## ACTIVITY
Write only the number of lines in the entries that hold the string "Pune".

[Stored dataset items]
:::
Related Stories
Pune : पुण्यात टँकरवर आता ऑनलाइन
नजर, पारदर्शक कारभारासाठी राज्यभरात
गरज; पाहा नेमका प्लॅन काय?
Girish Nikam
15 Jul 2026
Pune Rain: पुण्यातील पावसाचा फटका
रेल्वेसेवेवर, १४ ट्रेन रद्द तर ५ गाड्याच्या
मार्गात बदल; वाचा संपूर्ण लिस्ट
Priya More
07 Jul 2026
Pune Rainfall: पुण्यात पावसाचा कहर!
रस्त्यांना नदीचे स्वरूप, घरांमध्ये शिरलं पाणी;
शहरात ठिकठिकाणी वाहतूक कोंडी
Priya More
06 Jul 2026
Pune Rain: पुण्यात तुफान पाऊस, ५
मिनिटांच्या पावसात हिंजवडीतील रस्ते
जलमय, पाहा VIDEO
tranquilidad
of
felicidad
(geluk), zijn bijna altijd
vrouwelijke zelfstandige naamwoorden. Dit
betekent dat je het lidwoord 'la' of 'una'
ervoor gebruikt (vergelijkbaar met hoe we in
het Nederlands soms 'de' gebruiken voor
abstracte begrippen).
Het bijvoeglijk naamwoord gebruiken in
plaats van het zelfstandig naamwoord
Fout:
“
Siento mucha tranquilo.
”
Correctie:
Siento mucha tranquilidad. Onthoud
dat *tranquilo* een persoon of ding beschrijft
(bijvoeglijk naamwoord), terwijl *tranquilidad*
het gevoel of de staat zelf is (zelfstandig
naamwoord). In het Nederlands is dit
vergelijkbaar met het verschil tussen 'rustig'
:::
## RESPONSE FOR THIS EXERCISE
4